Girardi can say he wasn't hired to put on a farewell tour all he wants. He was, and he betrayed both himself and the fans by doing so.
From the start of the season through the end of July, Derek Jeter hit .277/.331/.326. It was far from classic Jeter, but given that major league shortstops are hitting .255/.311/.368 this year and number-two hitters are averaging .261/.322/.394, well, Jeter still wasn't helping, but he wasn't necessarily killing the Yankees. If keeping him in the lineup was a crime, it was a misdemeanor, not a felony.
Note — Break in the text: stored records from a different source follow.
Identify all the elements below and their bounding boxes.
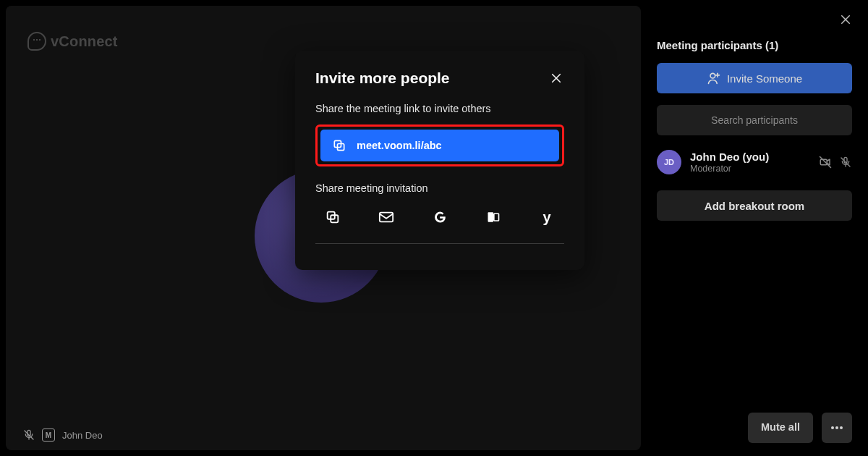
side-footer: Mute all xyxy=(657,413,852,443)
svg-rect-9 xyxy=(488,212,494,221)
add-breakout-room-button[interactable]: Add breakout room xyxy=(657,190,852,221)
participant-status-icons xyxy=(819,156,852,169)
share-icons-row: y xyxy=(315,204,564,244)
more-options-button[interactable] xyxy=(822,413,852,443)
share-outlook-button[interactable] xyxy=(483,207,503,227)
participant-name: John Deo (you) xyxy=(690,151,810,163)
copy-icon xyxy=(332,138,346,153)
meeting-link-highlight: meet.voom.li/abc xyxy=(315,124,564,166)
participant-avatar: JD xyxy=(657,150,681,174)
user-plus-icon xyxy=(707,71,721,85)
app-root: vConnect M John Deo Invite more people xyxy=(0,0,868,456)
share-invitation-label: Share meeting invitation xyxy=(315,182,564,194)
share-copy-button[interactable] xyxy=(323,207,343,227)
invite-someone-label: Invite Someone xyxy=(727,72,802,85)
panel-close-button[interactable] xyxy=(839,13,852,26)
svg-point-22 xyxy=(840,426,843,429)
mute-all-button[interactable]: Mute all xyxy=(748,413,813,443)
invite-modal: Invite more people Share the meeting lin… xyxy=(295,51,584,270)
mic-off-icon xyxy=(839,156,852,169)
participant-row: JD John Deo (you) Moderator xyxy=(657,150,852,174)
share-google-button[interactable] xyxy=(430,207,450,227)
main-panel: vConnect M John Deo Invite more people xyxy=(6,6,641,450)
meeting-link-text: meet.voom.li/abc xyxy=(357,140,442,151)
modal-header: Invite more people xyxy=(315,69,564,87)
share-email-button[interactable] xyxy=(376,207,396,227)
svg-rect-10 xyxy=(494,214,499,221)
camera-off-icon xyxy=(819,156,832,169)
breakout-label: Add breakout room xyxy=(705,200,804,212)
modal-close-button[interactable] xyxy=(548,70,564,86)
invite-someone-button[interactable]: Invite Someone xyxy=(657,63,852,93)
share-yahoo-button[interactable]: y xyxy=(537,207,557,227)
svg-point-21 xyxy=(835,426,838,429)
search-participants-input[interactable]: Search participants xyxy=(657,105,852,135)
share-link-label: Share the meeting link to invite others xyxy=(315,103,564,114)
svg-rect-8 xyxy=(380,213,393,222)
modal-title: Invite more people xyxy=(315,69,450,87)
mute-all-label: Mute all xyxy=(761,421,800,433)
participant-info: John Deo (you) Moderator xyxy=(690,151,810,174)
search-placeholder: Search participants xyxy=(711,114,798,126)
svg-point-13 xyxy=(710,73,715,78)
participants-panel: Meeting participants (1) Invite Someone … xyxy=(641,0,868,456)
participants-title: Meeting participants (1) xyxy=(657,39,852,51)
copy-meeting-link-button[interactable]: meet.voom.li/abc xyxy=(320,130,559,161)
participant-role: Moderator xyxy=(690,164,810,174)
svg-point-20 xyxy=(831,426,834,429)
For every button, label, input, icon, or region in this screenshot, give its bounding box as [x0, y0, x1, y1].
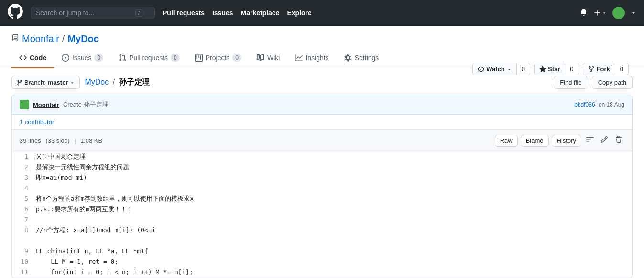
breadcrumb-current: 孙子定理: [119, 78, 150, 86]
line-code: //n个方程: x=a[i](mod m[i]) (0<=i: [36, 225, 632, 246]
line-number[interactable]: 8: [12, 225, 36, 246]
repo-name-link[interactable]: MyDoc: [67, 33, 99, 44]
commit-message: Create 孙子定理: [63, 100, 109, 109]
star-button[interactable]: Star: [534, 63, 565, 75]
table-row: 4: [12, 183, 632, 193]
fork-count: 0: [615, 63, 629, 75]
commit-left: Moonfair Create 孙子定理: [20, 100, 109, 109]
fork-label: Fork: [597, 65, 610, 73]
tab-insights[interactable]: Insights: [287, 48, 336, 68]
branch-selector[interactable]: Branch: master: [11, 76, 80, 89]
edit-icon[interactable]: [599, 134, 610, 147]
repo-owner-link[interactable]: Moonfair: [22, 33, 59, 44]
line-number[interactable]: 5: [12, 193, 36, 204]
line-number[interactable]: 3: [12, 172, 36, 183]
line-number[interactable]: 6: [12, 204, 36, 214]
search-input[interactable]: [36, 9, 131, 17]
breadcrumb: MyDoc / 孙子定理: [85, 77, 149, 87]
contributor-link[interactable]: 1 contributor: [20, 118, 54, 126]
tab-pull-requests[interactable]: Pull requests 0: [111, 48, 187, 68]
user-menu-chevron[interactable]: [631, 10, 636, 16]
nav-marketplace[interactable]: Marketplace: [241, 9, 280, 17]
file-actions: Raw Blame History: [495, 134, 624, 147]
star-label: Star: [548, 65, 560, 73]
line-number[interactable]: 4: [12, 183, 36, 193]
table-row: 2 是解决一元线性同余方程组的问题: [12, 162, 632, 172]
line-code: for(int i = 0; i < n; i ++) M *= m[i];: [36, 267, 632, 278]
pr-badge: 0: [171, 54, 180, 62]
tab-projects[interactable]: Projects 0: [187, 48, 249, 68]
tab-settings-label: Settings: [355, 54, 379, 62]
tab-pull-requests-label: Pull requests: [129, 54, 168, 62]
repo-actions: Watch 0 Star 0 Fork: [469, 63, 629, 75]
line-number[interactable]: 2: [12, 162, 36, 172]
commit-author-link[interactable]: Moonfair: [33, 101, 59, 108]
copy-path-button[interactable]: Copy path: [592, 76, 633, 89]
file-size: 1.08 KB: [80, 137, 102, 144]
commit-hash-link[interactable]: bbdf036: [574, 101, 595, 108]
line-code: LL china(int n, LL *a, LL *m){: [36, 246, 632, 257]
line-number[interactable]: 1: [12, 151, 36, 162]
nav-pull-requests[interactable]: Pull requests: [163, 9, 205, 17]
find-file-button[interactable]: Find file: [554, 76, 588, 89]
display-icon[interactable]: [584, 134, 596, 147]
main-content: Moonfair / MyDoc Watch 0: [0, 26, 644, 278]
path-bar: Branch: master MyDoc / 孙子定理 Find file Co…: [11, 76, 633, 89]
tab-wiki[interactable]: Wiki: [249, 48, 287, 68]
notifications-icon[interactable]: [580, 8, 588, 18]
commit-author-avatar: [20, 100, 29, 109]
commit-right: bbdf036 on 18 Aug: [574, 101, 624, 108]
line-code: [36, 183, 632, 193]
tab-wiki-label: Wiki: [267, 54, 280, 62]
breadcrumb-mydoc[interactable]: MyDoc: [85, 78, 109, 86]
line-number[interactable]: 9: [12, 246, 36, 257]
tab-projects-label: Projects: [206, 54, 230, 62]
tab-code[interactable]: Code: [11, 48, 54, 68]
blame-button[interactable]: Blame: [521, 135, 549, 147]
line-number[interactable]: 7: [12, 214, 36, 225]
repo-title: Moonfair / MyDoc: [11, 33, 633, 44]
file-toolbar: 39 lines (33 sloc) | 1.08 KB Raw Blame H…: [12, 130, 632, 151]
user-avatar[interactable]: [612, 7, 625, 19]
repo-separator: /: [62, 33, 65, 44]
watch-button[interactable]: Watch: [472, 63, 517, 75]
table-row: 10 LL M = 1, ret = 0;: [12, 257, 632, 267]
branch-label: Branch:: [24, 79, 46, 86]
line-code: LL M = 1, ret = 0;: [36, 257, 632, 267]
table-row: 9 LL china(int n, LL *a, LL *m){: [12, 246, 632, 257]
tab-issues[interactable]: Issues 0: [54, 48, 111, 68]
github-logo-icon[interactable]: [8, 4, 23, 22]
file-lines: 39 lines: [20, 137, 41, 144]
tab-settings[interactable]: Settings: [337, 48, 387, 68]
table-row: 1 又叫中国剩余定理: [12, 151, 632, 162]
create-menu[interactable]: [593, 9, 607, 17]
line-code: 即x=ai(mod mi): [36, 172, 632, 183]
history-button[interactable]: History: [552, 135, 581, 147]
path-left: Branch: master MyDoc / 孙子定理: [11, 76, 150, 89]
raw-button[interactable]: Raw: [495, 135, 518, 147]
line-number[interactable]: 11: [12, 267, 36, 278]
fork-button[interactable]: Fork: [583, 63, 615, 75]
top-right-actions: [580, 7, 636, 19]
commit-bar: Moonfair Create 孙子定理 bbdf036 on 18 Aug: [11, 95, 633, 115]
repo-header: Moonfair / MyDoc Watch 0: [0, 26, 644, 44]
issues-badge: 0: [94, 54, 103, 62]
watch-count: 0: [517, 63, 530, 75]
table-row: 8 //n个方程: x=a[i](mod m[i]) (0<=i: [12, 225, 632, 246]
fork-group: Fork 0: [583, 63, 629, 75]
file-sloc: (33 sloc): [45, 137, 69, 144]
line-number[interactable]: 10: [12, 257, 36, 267]
line-code: p.s.:要求所有的m两两互质！！！: [36, 204, 632, 214]
file-info: 39 lines (33 sloc) | 1.08 KB: [20, 137, 105, 144]
star-group: Star 0: [534, 63, 579, 75]
nav-issues[interactable]: Issues: [212, 9, 233, 17]
file-view: 39 lines (33 sloc) | 1.08 KB Raw Blame H…: [11, 130, 633, 278]
content-area: Branch: master MyDoc / 孙子定理 Find file Co…: [0, 68, 644, 278]
watch-label: Watch: [486, 65, 505, 73]
repo-icon: [11, 34, 19, 44]
search-bar[interactable]: /: [31, 7, 155, 19]
line-code: [36, 214, 632, 225]
table-row: 6 p.s.:要求所有的m两两互质！！！: [12, 204, 632, 214]
nav-explore[interactable]: Explore: [287, 9, 311, 17]
delete-icon[interactable]: [613, 134, 624, 147]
Since then, as you've no doubt heard, despite the ongoing farewell appearances and esoteric gifts from former opponents and the protestations of manager Joe Girardi, it has been a different story. Barring an unlikely hot finish -- and with Jeter's flair for the dramatic, it shouldn't surprise anyone if he homers in his final at-bat, Teddy Ballgame-style -- he's going to go out being every inch the 40-year-old shortstop he is, having slumped to .181/.218/225 in his last 40 games (his home run on Thursday evening changes these numbers but little, but certainly underscores the "flair for the dramatic" part of the above).
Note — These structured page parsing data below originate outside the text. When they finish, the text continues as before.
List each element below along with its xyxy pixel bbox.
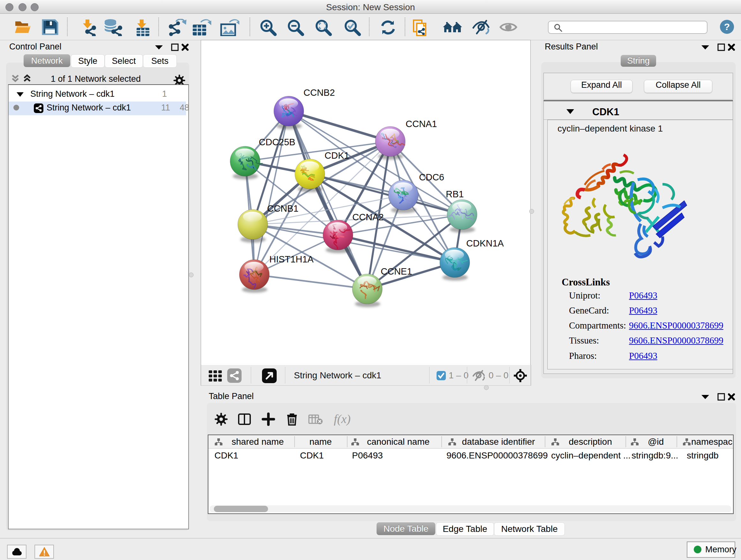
svg-text:CDC6: CDC6 [419,172,444,182]
svg-text:CCNA1: CCNA1 [406,119,437,129]
svg-text:CDKN1A: CDKN1A [466,238,504,248]
svg-text:?: ? [724,21,730,32]
svg-text:CDC25B: CDC25B [259,137,295,147]
svg-text:RB1: RB1 [446,189,464,199]
svg-text:HIST1H1A: HIST1H1A [269,254,314,264]
svg-text:CCNE1: CCNE1 [381,266,412,276]
svg-text:CCNB1: CCNB1 [267,203,298,213]
svg-text:CCNA2: CCNA2 [352,212,384,222]
svg-text:CCNB2: CCNB2 [304,87,335,98]
svg-text:CDK1: CDK1 [325,150,349,161]
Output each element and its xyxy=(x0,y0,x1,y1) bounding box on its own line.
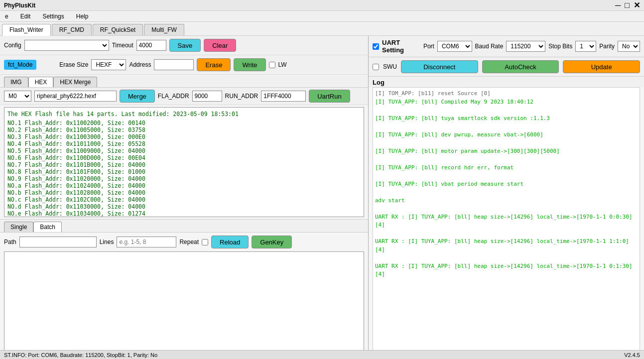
genkey-button[interactable]: GenKey xyxy=(252,236,292,248)
save-button[interactable]: Save xyxy=(169,39,201,52)
hex-line-a: NO.a Flash_Addr: 0x11024000, Size: 04000 xyxy=(7,182,361,189)
hex-line-e: NO.e Flash_Addr: 0x11034000, Size: 01274 xyxy=(7,210,361,217)
config-label: Config xyxy=(4,42,21,49)
batch-controls-row: Path Lines Repeat Reload GenKey xyxy=(4,236,364,248)
title-bar: PhyPlusKit ─ □ ✕ xyxy=(0,0,644,11)
tab-batch[interactable]: Batch xyxy=(33,222,62,232)
log-spacer-8 xyxy=(375,230,638,238)
tab-hex-merge[interactable]: HEX Merge xyxy=(53,77,97,87)
update-button[interactable]: Update xyxy=(563,60,640,73)
lw-checkbox[interactable] xyxy=(269,62,275,68)
address-input[interactable] xyxy=(154,59,194,70)
erase-write-row: fct_Mode Erase Size HEXF Address Erase W… xyxy=(0,55,368,75)
swu-label: SWU xyxy=(383,63,397,70)
tab-rf-cmd[interactable]: RF_CMD xyxy=(52,24,92,35)
hex-line-6: NO.6 Flash_Addr: 0x1100D000, Size: 00E04 xyxy=(7,154,361,161)
hex-line-5: NO.5 Flash_Addr: 0x11009000, Size: 04000 xyxy=(7,147,361,154)
log-spacer-1 xyxy=(375,106,638,115)
minimize-btn[interactable]: ─ xyxy=(615,1,621,10)
run-addr-label: RUN_ADDR xyxy=(225,93,258,100)
lw-label: LW xyxy=(278,61,287,68)
hex-line-8: NO.8 Flash_Addr: 0x1101F000, Size: 01000 xyxy=(7,168,361,175)
log-label: Log xyxy=(369,77,644,87)
menu-file[interactable]: e xyxy=(2,12,11,21)
log-spacer-3 xyxy=(375,139,638,147)
tab-rf-quickset[interactable]: RF_QuickSet xyxy=(93,24,143,35)
clear-button[interactable]: Clear xyxy=(204,39,236,52)
hex-mode-select[interactable]: M0 xyxy=(4,91,31,102)
uart-enabled-checkbox[interactable] xyxy=(373,43,379,50)
log-spacer-9 xyxy=(375,254,638,262)
reload-button[interactable]: Reload xyxy=(211,236,249,248)
parity-label: Parity xyxy=(599,43,615,50)
tab-multi-fw[interactable]: Multi_FW xyxy=(144,24,184,35)
tab-flash-writer[interactable]: Flash_Writer xyxy=(2,24,51,36)
repeat-label: Repeat xyxy=(179,239,199,245)
menu-settings[interactable]: Settings xyxy=(39,12,67,21)
fla-addr-input[interactable] xyxy=(192,91,222,102)
path-input[interactable] xyxy=(19,237,97,247)
log-spacer-4 xyxy=(375,155,638,164)
disconnect-button[interactable]: Disconnect xyxy=(401,60,478,73)
hex-line-7: NO.7 Flash_Addr: 0x1101B000, Size: 04000 xyxy=(7,161,361,168)
log-spacer-2 xyxy=(375,122,638,131)
address-label: Address xyxy=(129,61,151,68)
erase-size-select[interactable]: HEXF xyxy=(91,59,126,70)
log-line-9: UART RX : [I] TUYA_APP: [bll] heap size-… xyxy=(375,238,638,254)
hex-line-4: NO.4 Flash_Addr: 0x11011000, Size: 05528 xyxy=(7,140,361,147)
hex-file-input[interactable] xyxy=(34,91,117,102)
uart-run-button[interactable]: UartRun xyxy=(309,90,350,103)
port-select[interactable]: COM6 xyxy=(437,41,472,52)
port-label: Port xyxy=(423,43,434,50)
erase-button[interactable]: Erase xyxy=(197,58,231,71)
app-title: PhyPlusKit xyxy=(4,2,35,9)
tab-img[interactable]: IMG xyxy=(4,77,28,87)
tab-hex[interactable]: HEX xyxy=(28,77,54,87)
lines-input[interactable] xyxy=(117,237,176,247)
hex-mode-label[interactable]: fct_Mode xyxy=(4,60,36,70)
bottom-tab-bar: Single Batch xyxy=(0,219,368,233)
hex-line-9: NO.9 Flash_Addr: 0x11020000, Size: 04000 xyxy=(7,175,361,182)
config-select[interactable] xyxy=(24,40,109,51)
close-btn[interactable]: ✕ xyxy=(634,0,640,10)
baud-label: Baud Rate xyxy=(475,43,504,50)
path-label: Path xyxy=(4,239,16,245)
hex-line-d: NO.d Flash_Addr: 0x11030000, Size: 04000 xyxy=(7,203,361,210)
hex-line-c: NO.c Flash_Addr: 0x1102C000, Size: 04000 xyxy=(7,196,361,203)
log-line-5: [I] TUYA_APP: [bll] record hdr err, form… xyxy=(375,164,638,172)
uart-setting-header: UART Setting Port COM6 Baud Rate 115200 … xyxy=(369,36,644,57)
parity-select[interactable]: No xyxy=(618,41,640,52)
write-button[interactable]: Write xyxy=(234,58,265,71)
menu-bar: e Edit Settings Help xyxy=(0,11,644,22)
autocheck-button[interactable]: AutoCheck xyxy=(482,60,559,73)
maximize-btn[interactable]: □ xyxy=(625,1,630,10)
log-line-0: [I] TOM_APP: [b11] reset Source [0] xyxy=(375,90,638,98)
log-line-10: UART RX : [I] TUYA_APP: [bll] heap size-… xyxy=(375,262,638,279)
swu-checkbox[interactable] xyxy=(373,64,379,70)
section-tab-bar: IMG HEX HEX Merge xyxy=(0,75,368,88)
status-bar: ST.INFO: Port: COM6, Baudrate: 115200, S… xyxy=(0,350,644,359)
batch-textarea[interactable] xyxy=(4,251,364,356)
uart-title: UART Setting xyxy=(382,39,420,54)
tab-single[interactable]: Single xyxy=(4,222,33,232)
baud-select[interactable]: 115200 xyxy=(506,41,545,52)
hex-line-3: NO.3 Flash_Addr: 0x11003000, Size: 000E0 xyxy=(7,133,361,140)
left-panel: Config Timeout Save Clear fct_Mode Erase… xyxy=(0,36,369,359)
batch-section: Path Lines Repeat Reload GenKey xyxy=(0,233,368,251)
timeout-label: Timeout xyxy=(112,42,133,49)
top-tab-bar: Flash_Writer RF_CMD RF_QuickSet Multi_FW xyxy=(0,22,644,36)
log-line-7: adv start xyxy=(375,197,638,205)
hex-line-2: NO.2 Flash_Addr: 0x11005000, Size: 03758 xyxy=(7,126,361,133)
menu-edit[interactable]: Edit xyxy=(17,12,34,21)
log-spacer-6 xyxy=(375,188,638,197)
hex-content-area: The HEX Flash file has 14 parts. Last mo… xyxy=(4,107,364,217)
log-area[interactable]: [I] TOM_APP: [b11] reset Source [0] [I] … xyxy=(373,87,640,354)
hex-controls-row: M0 Merge FLA_ADDR RUN_ADDR UartRun xyxy=(0,88,368,105)
run-addr-input[interactable] xyxy=(261,91,306,102)
repeat-checkbox[interactable] xyxy=(202,239,208,245)
merge-button[interactable]: Merge xyxy=(120,90,155,103)
menu-help[interactable]: Help xyxy=(73,12,92,21)
right-panel: UART Setting Port COM6 Baud Rate 115200 … xyxy=(369,36,644,359)
stop-select[interactable]: 1 xyxy=(575,41,596,52)
timeout-input[interactable] xyxy=(136,40,166,51)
That's a quarter of the season. That is, in the words of the Crazy Horse song, a gone-dead train. As Jeter slowed, the noise about whether the Yankees were sacrificing the season to Jeter's farewell tour by keeping him high up in the batting order or even playing him regularly grew louder. The answer is both yes and no-yes, another player would have been dropped in the order or benched, and no, there was no saving the Yankees' season regardless. The Yankees went 20-20 in those 40 games, and it's not hard to imagine that with a different shortstop they wouldn't have been able win a few more games and have a .550 winning percentage, which is about what the AL wild-card leaders are floating right now. The problem is, the Yankees were only 55-52 (.514) at that time and the Royals, Mariners, and Indians have all played better than .500 since then. To go from 55-52 to one game better than the Royals' current 83-68, the Yankees would have had to go 29-15.
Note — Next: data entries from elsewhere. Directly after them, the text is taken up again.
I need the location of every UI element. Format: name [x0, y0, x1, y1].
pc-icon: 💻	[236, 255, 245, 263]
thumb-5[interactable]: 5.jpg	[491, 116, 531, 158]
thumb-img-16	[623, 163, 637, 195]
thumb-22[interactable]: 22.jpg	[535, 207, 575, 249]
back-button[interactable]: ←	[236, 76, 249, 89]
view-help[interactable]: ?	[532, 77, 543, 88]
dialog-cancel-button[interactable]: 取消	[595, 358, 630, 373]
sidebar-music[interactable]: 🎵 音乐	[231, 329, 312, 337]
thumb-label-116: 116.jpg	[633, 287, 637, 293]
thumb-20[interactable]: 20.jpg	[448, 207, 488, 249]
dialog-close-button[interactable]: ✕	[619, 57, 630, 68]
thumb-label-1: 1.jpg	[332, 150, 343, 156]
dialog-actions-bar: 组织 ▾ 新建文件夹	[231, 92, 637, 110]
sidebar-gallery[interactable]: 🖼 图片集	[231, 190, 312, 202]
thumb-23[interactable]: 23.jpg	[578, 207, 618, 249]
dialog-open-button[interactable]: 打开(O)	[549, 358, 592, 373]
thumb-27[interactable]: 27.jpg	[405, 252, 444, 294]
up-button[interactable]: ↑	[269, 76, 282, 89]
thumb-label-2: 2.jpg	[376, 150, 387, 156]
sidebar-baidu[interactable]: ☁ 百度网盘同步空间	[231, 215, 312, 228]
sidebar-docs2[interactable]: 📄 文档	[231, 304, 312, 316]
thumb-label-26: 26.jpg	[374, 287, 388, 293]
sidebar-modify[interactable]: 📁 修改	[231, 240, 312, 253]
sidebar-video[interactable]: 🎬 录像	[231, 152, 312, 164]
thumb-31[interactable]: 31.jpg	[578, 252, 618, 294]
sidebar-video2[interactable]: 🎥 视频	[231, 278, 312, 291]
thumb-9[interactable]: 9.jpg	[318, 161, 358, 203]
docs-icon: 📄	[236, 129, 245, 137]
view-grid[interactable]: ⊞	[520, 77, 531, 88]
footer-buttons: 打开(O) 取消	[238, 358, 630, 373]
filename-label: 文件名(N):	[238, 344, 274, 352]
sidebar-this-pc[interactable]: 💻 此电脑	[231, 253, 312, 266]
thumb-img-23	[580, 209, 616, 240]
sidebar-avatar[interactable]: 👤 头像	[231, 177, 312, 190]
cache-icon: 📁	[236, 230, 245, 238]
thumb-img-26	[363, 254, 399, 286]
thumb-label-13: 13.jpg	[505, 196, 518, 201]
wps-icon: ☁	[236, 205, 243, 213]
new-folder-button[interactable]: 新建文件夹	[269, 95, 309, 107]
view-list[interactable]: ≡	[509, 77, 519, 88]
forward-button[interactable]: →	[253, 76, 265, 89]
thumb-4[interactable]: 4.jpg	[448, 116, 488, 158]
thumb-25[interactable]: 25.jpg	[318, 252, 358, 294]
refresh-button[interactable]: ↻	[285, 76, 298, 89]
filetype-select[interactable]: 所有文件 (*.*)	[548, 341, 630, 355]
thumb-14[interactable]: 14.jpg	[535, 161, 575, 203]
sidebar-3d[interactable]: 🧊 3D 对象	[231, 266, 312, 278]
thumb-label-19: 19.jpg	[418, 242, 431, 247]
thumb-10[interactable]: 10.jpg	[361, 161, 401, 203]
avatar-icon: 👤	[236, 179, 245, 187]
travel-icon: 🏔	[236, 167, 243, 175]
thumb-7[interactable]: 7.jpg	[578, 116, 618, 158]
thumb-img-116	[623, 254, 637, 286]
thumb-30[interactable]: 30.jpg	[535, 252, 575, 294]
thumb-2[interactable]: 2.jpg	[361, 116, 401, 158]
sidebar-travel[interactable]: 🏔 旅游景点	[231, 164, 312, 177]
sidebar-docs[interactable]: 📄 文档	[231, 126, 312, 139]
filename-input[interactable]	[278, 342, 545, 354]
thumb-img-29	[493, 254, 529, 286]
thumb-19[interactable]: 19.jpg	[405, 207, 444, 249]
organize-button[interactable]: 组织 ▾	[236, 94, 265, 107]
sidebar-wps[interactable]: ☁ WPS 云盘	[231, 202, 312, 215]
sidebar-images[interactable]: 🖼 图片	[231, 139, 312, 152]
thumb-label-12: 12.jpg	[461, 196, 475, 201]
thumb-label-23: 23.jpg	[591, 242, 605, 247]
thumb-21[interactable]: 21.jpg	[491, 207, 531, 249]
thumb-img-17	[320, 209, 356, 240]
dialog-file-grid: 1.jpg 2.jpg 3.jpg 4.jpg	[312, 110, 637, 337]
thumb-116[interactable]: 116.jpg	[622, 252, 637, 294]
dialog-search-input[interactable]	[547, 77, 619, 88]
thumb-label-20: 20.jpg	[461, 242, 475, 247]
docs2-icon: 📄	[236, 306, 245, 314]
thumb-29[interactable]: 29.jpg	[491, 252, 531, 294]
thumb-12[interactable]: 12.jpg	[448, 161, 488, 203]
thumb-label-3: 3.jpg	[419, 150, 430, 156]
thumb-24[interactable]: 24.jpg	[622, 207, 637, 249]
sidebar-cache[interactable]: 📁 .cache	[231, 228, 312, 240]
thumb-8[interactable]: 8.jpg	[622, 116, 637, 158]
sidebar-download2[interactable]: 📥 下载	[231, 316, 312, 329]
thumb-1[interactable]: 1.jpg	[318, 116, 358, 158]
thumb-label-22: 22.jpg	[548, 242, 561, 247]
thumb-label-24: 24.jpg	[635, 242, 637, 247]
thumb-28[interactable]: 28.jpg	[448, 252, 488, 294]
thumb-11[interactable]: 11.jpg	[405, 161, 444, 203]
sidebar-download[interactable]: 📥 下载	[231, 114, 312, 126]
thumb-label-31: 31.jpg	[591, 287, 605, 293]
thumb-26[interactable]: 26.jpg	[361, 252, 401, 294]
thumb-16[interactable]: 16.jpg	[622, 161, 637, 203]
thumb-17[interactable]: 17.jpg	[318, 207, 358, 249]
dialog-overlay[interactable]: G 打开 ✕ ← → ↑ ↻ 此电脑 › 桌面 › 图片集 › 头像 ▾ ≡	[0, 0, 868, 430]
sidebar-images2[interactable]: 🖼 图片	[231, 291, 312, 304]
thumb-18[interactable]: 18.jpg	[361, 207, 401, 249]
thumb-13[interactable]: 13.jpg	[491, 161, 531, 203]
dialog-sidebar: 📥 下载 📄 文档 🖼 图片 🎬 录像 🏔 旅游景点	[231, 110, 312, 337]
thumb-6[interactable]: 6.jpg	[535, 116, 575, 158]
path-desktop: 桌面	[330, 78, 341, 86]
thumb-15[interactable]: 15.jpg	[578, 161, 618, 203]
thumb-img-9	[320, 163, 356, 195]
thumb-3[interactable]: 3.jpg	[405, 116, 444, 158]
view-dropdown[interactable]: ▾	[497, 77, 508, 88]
That's a .659 winning percentage, a 107-win pace over a full season. The Angels and Orioles have done even better than that in that time (both 32-14, or a 113-win pace) so it's certainly possible, but even if the Yankees had somehow been able to swap in Robin Yount '82 or Cal Ripken '91 or even (and somewhat more realistically) Derek Jeter '99 for Jeter '14 but all else remained equal, well, this team of injured oldsters still wasn't going to crazy like that.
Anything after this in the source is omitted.